04 美しい蒼の瞳
羽織りで狐の身体を包み込み、板の間に優しく横たえた鈴音は燭台に火を灯すと、急いで厨へと向かった。水瓶からすくった水を鍋で沸かしている間に、次は自室へと走って向かう。
箪笥の中から手当てに使えそうな手巾や着物を引っ張りだすと、また板の間へ。狐の体温が下がらないように着物で囲い込むと、今度は慌だしく厨へ向かった。
お湯を張った盥を床に置くと、手巾を浸して固く絞る。狐の様子を伺いながら土や血で汚れた毛並みを撫でるように優しく拭き、手巾が汚れたらまた新しいものに取り替える。それを何度も繰り返すと、まだら模様だと思っていた毛並みは、本来ならば目が覚めるような銀色だったことを知った。
「……酷い怪我」
狐の身体は全体を切り傷が覆っていた。特に酷いのは右の肩から脇腹にかけて、刃物で切り裂かれたように走る傷だ。赤黒い血肉が動くたびに、狐が負った痛みと苦痛を感じとって鈴音は眉を下げた。
「ごめんね。私には、これしかできないの」
出血は止まっているが流れ出た血の量が多かったのか狐の意識はない。細く、浅く息を繰り返している。それがとても辛そうで、鈴音は泣きそうになりながら、夕霧から貰った軟膏を傷に塗り込み、手巾を裂いて作った包帯を巻いていく。
本来なら獣医を呼んだ方がいいのだろう。それか医療に詳しい人物か。
(薪田先生は帝都にいるから無理だわ。獣医さんもここら辺にはいなさそう)
帝都まで呼びに行こうとも考えたが電話もなければ、交通網も通ってはいない。

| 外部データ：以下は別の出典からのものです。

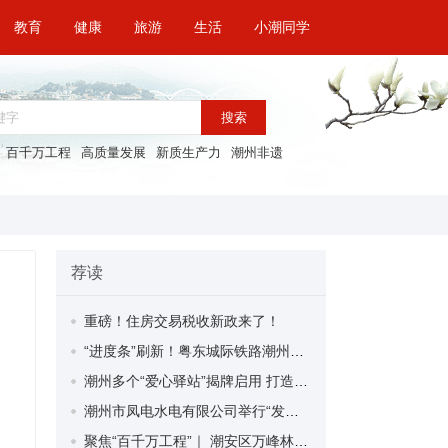
教育
健康
旅游
生活
小潮同学
搜索
百千万工程
高质量发展
新质生产力
潮州非遗
荐读
重磅！住房交易税收新政来了！
“进度条”刷新！粤东城际铁路潮州段首榀箱梁成功架设
潮州多个“爱心驿站”揭牌启用 打造新就业群体的“温暖港湾”
潮州市凤电水电有限公司举行“发挥妇女优势 助力企业高质量发展”主题活动
聚焦“百千万工程”｜ 潮安区万峰林场望京坪村：党群合力齐上阵 绘就乡村新图景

当然、タクシーも走っていない。狐を抱えて、走っていくことも考えたが体力のない鈴音には難しい。
それに、もし仮にこの狐を連れて行けたとして診てもらえるかは怪しいところ。普通の狐ならまだしも、妖狐を見てくれる人間の獣医や医師はきっといない。
(どうすればいいのかしら)
前に桔梗は「人間とは違い、自分たち妖狐は自己治癒力に長けている」と笑っていた。その言葉が本当なら無理に身体を揺さぶって長距離を移動し、傷を更に広げるよりも、今は安静にしておくのが賢明だろう。

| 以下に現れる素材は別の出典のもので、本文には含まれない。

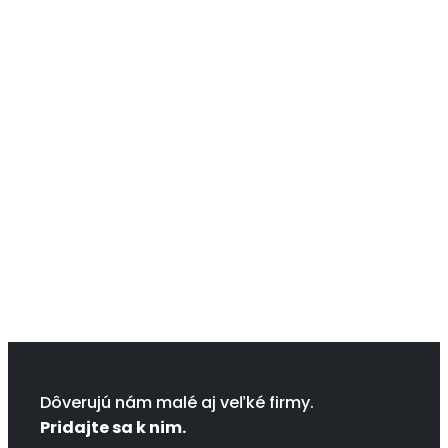
Dôverujú nám malé aj veľké firmy.
Pridajte sa k nim.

「もう少し。明日になれば、薪田先生がいらっしゃるわ。きっと治してくださるから、どうか頑張って」
唯一の頼み綱である薪田は、明日の昼頃に訪ねてくれる予定なので、そこまで狐の命が持てばいいのだが。
(せめて、夕霧ねえさまや旦那さまたちがいればよかったのだけれど……。いつお戻りになるのかしら)
彼らがいつ討伐を終えて戻ってくるのかも鈴音は分からない。連絡をとる手段も分からない。

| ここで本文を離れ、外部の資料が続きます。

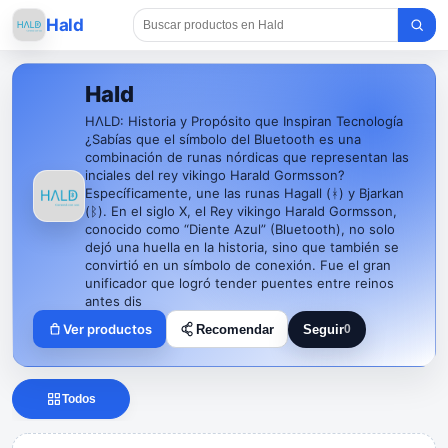
Hald
Hald
HΛLD: Historia y Propósito que Inspiran Tecnología
¿Sabías que el símbolo del Bluetooth es una
combinación de runas nórdicas que representan las
inciales del rey vikingo Harald Gormsson?
Específicamente, une las runas Hagall (ᚼ) y Bjarkan
(ᛒ). En el siglo X, el Rey vikingo Harald Gormsson,
conocido como “Diente Azul” (Bluetooth), no solo
dejó una huella en la historia, sino que también se
convirtió en un símbolo de conexión. Fue el gran
unificador que logró tender puentes entre reinos
antes dis
Ver productos
Recomendar
Seguir
0
Seguir a Hald
Todos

成す術もなく、見守るしかできない自分を不甲斐なく思う。こんなことなら薪田に頼んで医術を教えてもらうべきだった。夕霧に頼んで妖狐や他の妖魔について、詳しく教えてもらうべきだった。
押し寄せてくる後悔に潰されそうになりながら、鈴音は狐へ手を伸ばした。
(……なにも、分からない。どうすればいいの)
せめて、狐の痛みが和らげればと頭を撫でていると固く閉ざされていた瞼が痙攣し、ゆっくりと持ち上がった。意識が戻ったことに安堵するのも束の間、鈴音は目を見張る。
「——……旦那さま?」
すぐに意識を手放した狐を見下ろしながら、鈴音は固まった。
縦長の瞳孔を囲むように広がる青色は、深い海のような色彩をしていた。その瞳を持つ人物を、鈴音は知っていた。
(違う。この子は旦那さまではない)
恐ろしい真宵がこんな大怪我を負うだなんて、そんなことありはしない。鈴音は自分に言い聞かせた。